Una vez leído esto, yo me limito a insistir en una serie de aspectos de la “filosofía perenne” que considero destacados:
- Es algo que procede de un enfoque constructivo, no destructivo. Resulta de buscar las similitudes, no las diferencias. Y esto es algo realmente raro, diría que excepcional en nuestros tiempos (¿debería poner ejemplos? PSOE-PP, musulmanes y cristianos, globalizadores y anti-globalización, católicos y protestantes,...)
- Yo personalmente la veo como el método científico aplicado a la espiritualidad. No es cierto que la lógica, el razonamiento intelectual y el método científico sólo valgan para el nivel más bajo, el del mundo físico. Si miles de personas durante años han meditado, practicado yoga o lo que sea, y todas relatan las mismas experiencias, eso es algo científico. Es reproducible y estudiable. Y hasta podemos medir las magnitudes de la capa física que ocurren de forma simultánea a los fenómenos de las capas superiores (p.e. voltajes, radiación y sustancias químicas en el cerebro).
- Aprovechando la base de la filosofía perenne e integrando elementos de todo el conocimiento espiritual humano: filosofía oriental (hinduísmo, budismo, taoísmo), occidental (Platón, Aristóteles, Plotino, San Agustín, Descartes, Kant,..), religiones (judaísmo, cristianismo, islam), otras tradiciones (chamanismo), ciencia (psicología, biología, neurología, física, ..) se puede construir un marco intelectual o “teoría de todo” que ayuda a entender el mundo espiritual – y a poner orden en aquellos intentos confusos y desencaminados como la New Age o las modernas sectas tipo Cienciología. Personalmente, pienso que el modelo del pensador Ken Wilber es con mucho el que más se aproxima a esa teoría integral del conocimiento, aunque todavía se puede criticar y no es la definitiva. En cualquier caso, ¿por qué una teoría así tiene que ser mejor que otras? Al fin y al cabo no hay una verdad absoluta, ¿no? Pues sí y no. Desde un punto de vista absoluto, efectivamente todo es relativo (en el cosmos no hay arriba ni abajo, ni bueno ni malo, de forma absoluta). Pero desde un punto de vista relativo (el del hombre, con su cuerpo, su estructura cerebral, su alma, la sociedad, el mundo que nos rodea) sí que hay cosas y verdades absolutas, y esas son las que se trata de buscar en la filosofía perenne, y en su versión más avanzada y depurada de los modelos de Wilber y otros.

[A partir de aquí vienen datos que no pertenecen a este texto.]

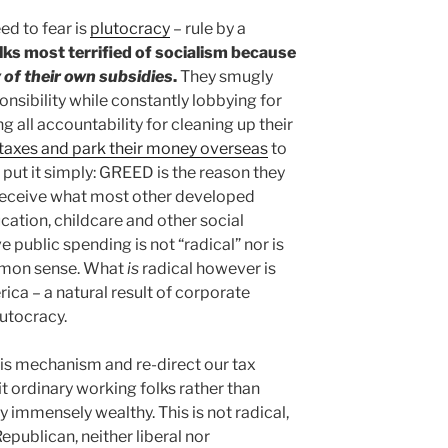
ed to fear is
plutocracy
– rule by a
lks most terrified of socialism because
 of their own subsidies
.
They smugly
nsibility while constantly lobbying for
g all accountability for cleaning up their
 taxes and park their money overseas
to
o put it simply: GREED is the reason they
 receive what most other developed
ucation, childcare and other social
 public spending is not “radical” nor is
ommon sense. What
is
radical however is
ca – a natural result of corporate
utocracy.
his mechanism and re-direct our tax
t ordinary working folks rather than
dy immensely wealthy. This is not radical,
epublican, neither liberal nor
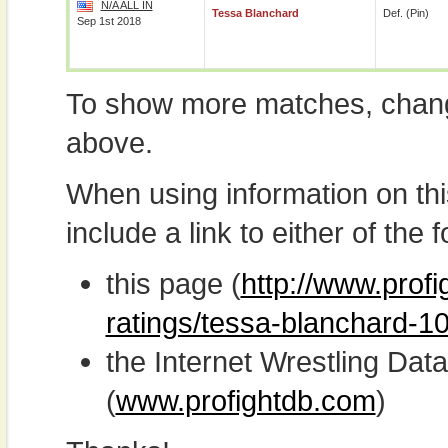
N/A ALL IN
Tessa Blanchard
Def. (pin)
Sep 1st 2018
To show more matches, chang
above.
When using information on th
include a link to either of the f
this page (
http://www.profi
ratings/tessa-blanchard-1
the Internet Wrestling D
(
www.profightdb.com
)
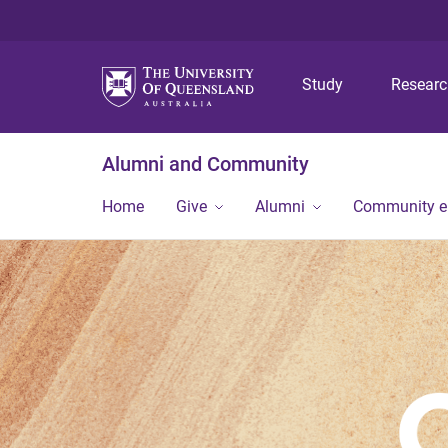
Study
Resear
Alumni and Community
Home
Give
Alumni
Community 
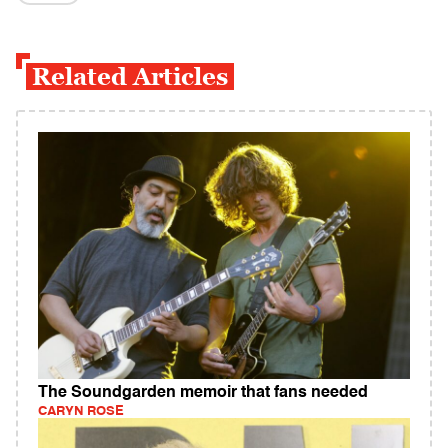
Related Articles
The Soundgarden memoir that fans needed
CARYN ROSE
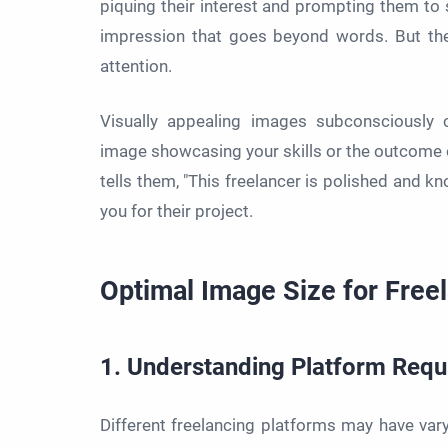
piquing their interest and prompting them to s
impression that goes beyond words. But th
attention.
Visually appealing images subconsciously 
image showcasing your skills or the outcome of 
tells them, "This freelancer is polished and k
you for their project.
Optimal Image Size for Free
1. Understanding Platform Req
Different freelancing platforms may have varyi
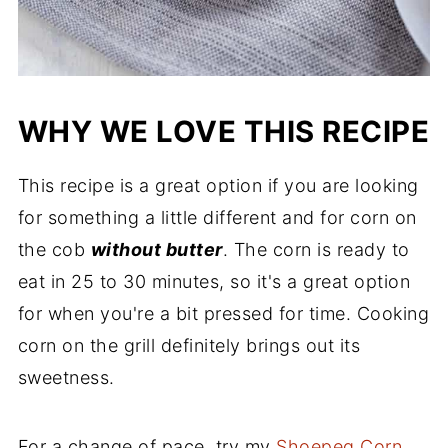
WHY WE LOVE THIS RECIPE
This recipe is a great option if you are looking
for something a little different and for corn on
the cob
without butter
. The corn is ready to
eat in 25 to 30 minutes, so it's a great option
for when you're a bit pressed for time. Cooking
corn on the grill definitely brings out its
sweetness.
For a change of pace, try my
Shoepeg Corn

- La filosofía perenne incorpora a la ciencia y la integra en algo superior. O sea, que la incluye y acepta sus métodos y resultados, lo cual me parece fundamental en toda teoría espiritual que se precie (ya que debe ser “trans-racional” y no “pre-racional”). Nota: en próximos posts hablaré de la falacia pre/trans.
- Desde mi punto de vista, aunque hay tradiciones religiosas, sobre todo las grandes religiones occidentales (judaísmo, cristianismo, islam), que se basan en unas revelaciones sagradas externas al hombre, toda la filosofía perenne y la teoría integral espiritual se puede construir a partir de medios, conocimientos y experiencias exclusivamente humanos. No es necesario recurrir a revelaciones de entidades superiores, ni a conocimientos transmitidos por extraterrestres o seres de otras civilizaciones, ni a canalizaciones o mediums. Todo es sencillo, es alcanzable y es accesible a cualquier persona. Todos podemos ser místicos (otra cosa es que tengamos el tiempo, las ganas o la motivación para ello, yo personalmente todavía no).
- Finalmente, no debería dejar de decir que tanto la filosofía perenne como las teorías espirituales integrales construídas a partir de ella son sólo marcos de referencia intelectuales (es decir, al nivel de ideas, palabras y símbolos), por tanto no conducen por sí solas al conocimiento profundo y auténtico de la realidad espiritual (para el que habría que seguir alguna práctica transformadora, como la meditación), sino sólo a la comprensión intelectual. Pero eso sí, ayudan mucho.